__Task description__: Word for word, retype the lines from the one containing "黎族原始制陶技艺传习所，了解黎陶、黎锦制作等工艺。他指出" to the one containing "a vente de tableaux dans la" below, keeping both end lines and dropping the pictures.

__Collected data__:
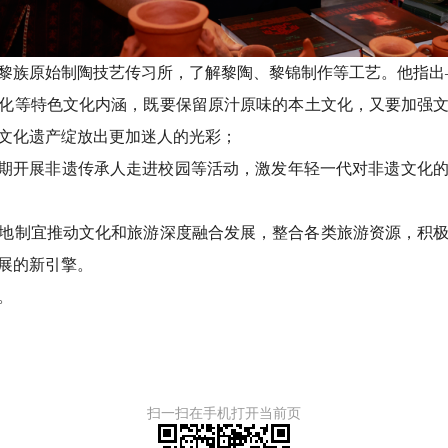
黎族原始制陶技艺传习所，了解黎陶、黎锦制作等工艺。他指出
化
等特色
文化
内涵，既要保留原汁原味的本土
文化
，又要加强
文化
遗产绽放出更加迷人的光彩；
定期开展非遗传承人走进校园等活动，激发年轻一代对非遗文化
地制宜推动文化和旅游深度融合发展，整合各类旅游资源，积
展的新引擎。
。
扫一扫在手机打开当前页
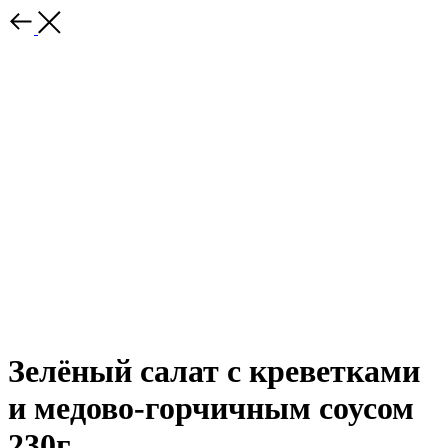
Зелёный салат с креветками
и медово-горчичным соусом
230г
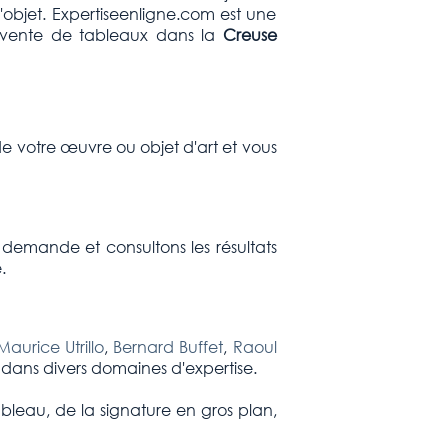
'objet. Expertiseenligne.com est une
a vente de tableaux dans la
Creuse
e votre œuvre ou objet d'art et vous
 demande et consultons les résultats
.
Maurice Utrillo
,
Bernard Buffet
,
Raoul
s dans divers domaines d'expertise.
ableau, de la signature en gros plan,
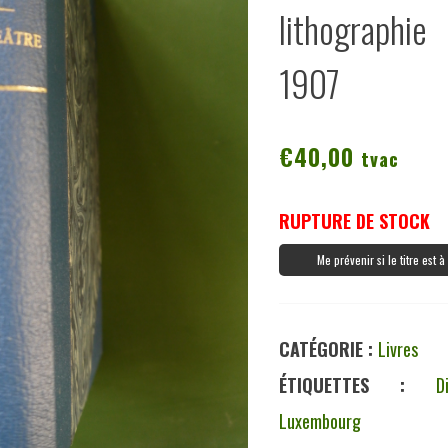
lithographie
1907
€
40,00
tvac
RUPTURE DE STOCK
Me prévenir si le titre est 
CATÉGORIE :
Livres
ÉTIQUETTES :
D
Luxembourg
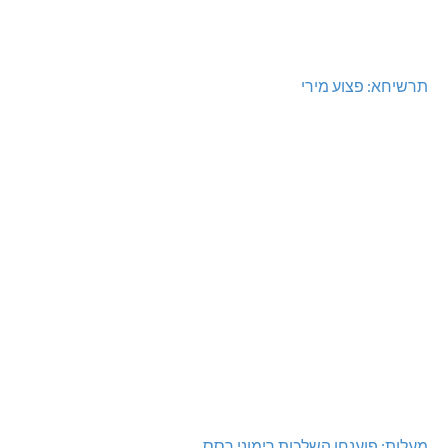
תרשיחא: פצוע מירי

==

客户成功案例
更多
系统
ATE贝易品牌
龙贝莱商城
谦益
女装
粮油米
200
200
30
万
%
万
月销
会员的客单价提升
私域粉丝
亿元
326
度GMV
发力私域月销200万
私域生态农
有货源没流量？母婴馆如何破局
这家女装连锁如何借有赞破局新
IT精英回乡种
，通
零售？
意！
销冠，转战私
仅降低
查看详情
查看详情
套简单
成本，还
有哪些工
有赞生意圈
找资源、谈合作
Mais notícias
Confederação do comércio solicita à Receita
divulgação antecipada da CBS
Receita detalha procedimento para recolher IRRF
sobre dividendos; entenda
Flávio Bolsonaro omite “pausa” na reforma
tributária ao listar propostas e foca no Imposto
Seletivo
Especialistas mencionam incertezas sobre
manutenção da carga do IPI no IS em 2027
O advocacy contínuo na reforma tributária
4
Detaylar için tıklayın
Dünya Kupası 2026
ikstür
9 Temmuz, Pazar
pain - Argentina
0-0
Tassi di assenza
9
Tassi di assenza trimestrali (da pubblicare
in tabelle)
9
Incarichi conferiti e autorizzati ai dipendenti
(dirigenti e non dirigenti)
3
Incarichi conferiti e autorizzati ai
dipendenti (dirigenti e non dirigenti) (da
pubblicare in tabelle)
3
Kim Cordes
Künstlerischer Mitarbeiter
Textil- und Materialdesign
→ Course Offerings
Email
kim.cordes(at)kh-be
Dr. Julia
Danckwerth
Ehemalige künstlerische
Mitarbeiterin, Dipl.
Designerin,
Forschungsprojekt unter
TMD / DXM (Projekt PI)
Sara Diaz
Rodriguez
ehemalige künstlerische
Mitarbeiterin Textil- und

__Answer for this exercise__:
黎族原始制陶技艺传习所，了解黎陶、黎锦制作等工艺。他指出
化
等特色
文化
内涵，既要保留原汁原味的本土
文化
，又要加强
文化
遗产绽放出更加迷人的光彩；
定期开展非遗传承人走进校园等活动，激发年轻一代对非遗文化
地制宜推动文化和旅游深度融合发展，整合各类旅游资源，积
展的新引擎。
。
扫一扫在手机打开当前页
Зелёный салат с креветками
и медово-горчичным соусом
230г
'objet. Expertiseenligne.com est une
a vente de tableaux dans la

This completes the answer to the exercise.